Confirmant cette vue selon laquelle la Torah constitue le biais le plus sûr pour s’attacher à D.ieu, le Ram’hal écrit : « Le Créateur nous octroya un moyen plus fiable que tout autre méthode permettant de nous élever, à savoir l’étude de la Torah. (…) Quiconque étudie la Torah avec pureté et sainteté, mû par des intentions désintéressées (…) verra naître en lui des dimensions éminentes et un très haut niveau de perfection… » (Dérekh Hachem part. I, chap. 4, 9). Certes, en notre qualité d’êtres de chair et de sang, nous devons également tenir compte des contingences matérielles, auxquelles nous ne pouvons échapper. Néanmoins, nous prions D.ieu de nous accorder « notre part dans la Torah », c’est-à-dire qu’elle devienne la charnière centrale de notre existence.

Avec le sceptre, avec leurs verges
La Torah ne se conçoit pas comme une science parmi tant d’autres. Comme l’explique encore le Ram’hal : « Contrairement aux sciences profanes, dont les connaissances ne s’acquièrent qu’au fil d’un dur labeur, la Torah est sacrée dans son essence. Sa réalité émane des plus hautes sphères célestes, et lorsqu’un homme s’y absorbe ici-bas, elle éclaire son âme et lui permet d’atteindre les Trésors les plus cachés, ceux du Créateur Lui-même… » Le Ram’hal poursuit cette idée en expliquant que « la Torah est à ce titre qualifiée de ‘lumière’ par le plus sage des hommes (Proverbes 6, 23). C’est-à-dire qu’elle est une lumière au sens propre du terme – et non au figuré, comme si elle se cantonnait à nous montrer la voie à suivre. Son essence est une véritable lumière céleste, qui pénètre dans l’âme et l’inonde de son éclat… »

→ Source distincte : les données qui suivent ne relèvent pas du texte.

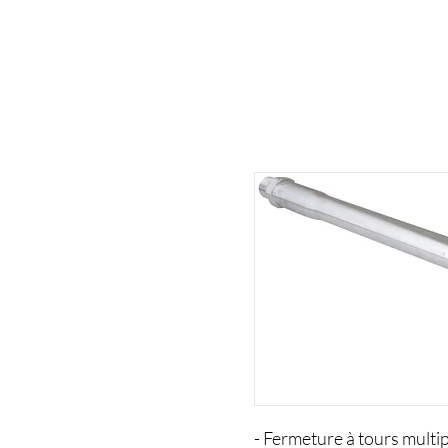
- Fermeture à tours multip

Contrairement aux autres sciences, qui ne constituent qu’un amas de connaissances auxquelles l’homme ne s’identifie pas, la Torah doit s’envisager comme une part intégrante de notre être. Voici ce qu’écrit à ce sujet le Sfat Emet au nom de son aïeul, le ‘Hidouché Harim : « Le verset dit : ‘Ce puits, des princes l’ont creusé avec le sceptre, avec leurs verges’. Le sceptre [mé’hokek] évoque l’idée que les paroles de la Torah s’incrustent [ne’hkak] dans le corps humain (…) Et en ce sens, les mitsvot sont appelées ‘houkat haTorah [littéralement les préceptes de la Torah], car l’objectif est que les connaissances de la Torah s’impriment et se gravent dans le corps de l’homme » (sur ‘Houkat 5631).

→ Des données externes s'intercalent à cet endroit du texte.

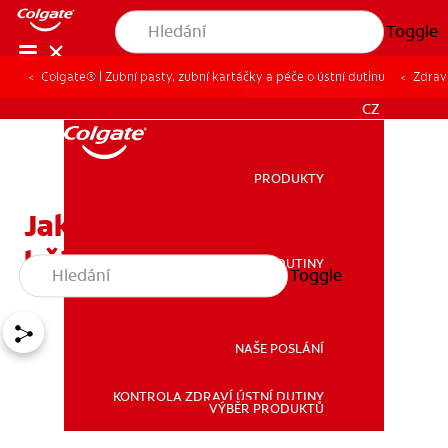
Toggle
Colgate® | Zubní pasty, zubní kartáčky a péče o ústní dutinu
Zdraví
PRO PROFESIONÁLY
CZ
PRODUKTY
PRODUKTY
Jak používat aplikátor na
bělení zubů?
ZDRAVÍ ÚSTNÍ DUTINY
Toggle
ZDRAVÍ ÚSTNÍ DUTINY
NAŠE POSLÁNÍ
KONTROLA ZDRAVÍ ÚSTNÍ DUTINY
NAŠE POSLÁNÍ
VÝBĚR PRODUKTŮ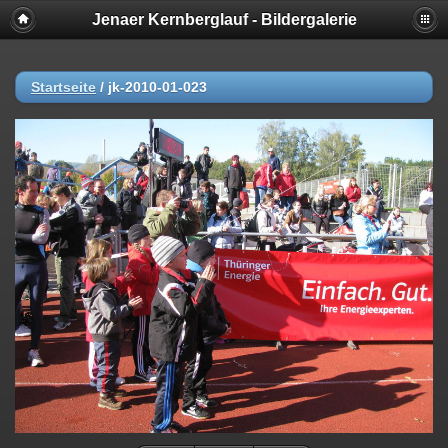
Jenaer Kernberglauf - Bildergalerie
Startseite
/
jk-2010-01-023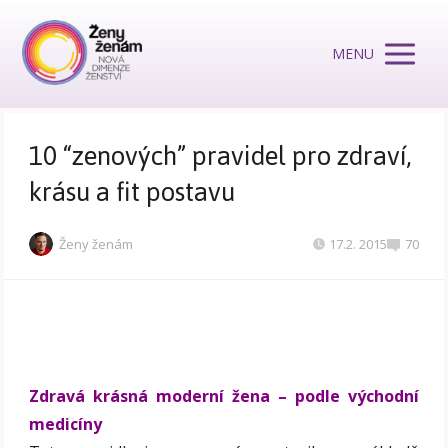
MENU
10 “zenových” pravidel pro zdraví,
krásu a fit postavu
Ženy ženám
17.2. 2015
70
Zdravá krásná moderní žena – podle východní
medicíny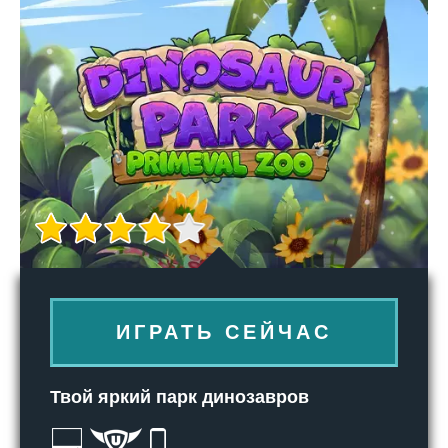
ИГРАТЬ СЕЙЧАС
Твой яркий парк динозавров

Pour atteindre un tel niveau d’attachement à la Torah, il convient de lui consacrer de grandes forces et une attention particulière, aussi bien avec le cerveau qu’avec le cœur comme l’écrit Rachi : « L’homme doit s’efforcer d’avoir les yeux, le cœur et les oreilles orientés vers les paroles de la Torah » (Dévarim 32, 46).
Le Sfat Emet interprète dans le même ordre d’idée l’un des phénomènes particuliers au Don de la Tora : « Tout le peuple vit les voix puissantes » (Chémot 20, 15), c’est-à-dire qu’ils perçurent les voix de tout leur être et qu’ils ressentirent la lumière de la Torah dans tous les membres de leur corps. Et pour toutes les générations suivantes, l’étude de la Torah doit se présenter selon le même format : l’intégralité de nos facultés doit être consacrée à elle.

Ils sont Mon Sanctuaire
Sur la base de ces éclaircissements, nous comprendrons désormais mieux le sens de cette prière : « Que le Temple soit reconstruit prochainement et de notre vivant, et que Tu daignes nous accorder notre part dans Ta Torah. » Quel lien unit le début et la fin de cette requête ?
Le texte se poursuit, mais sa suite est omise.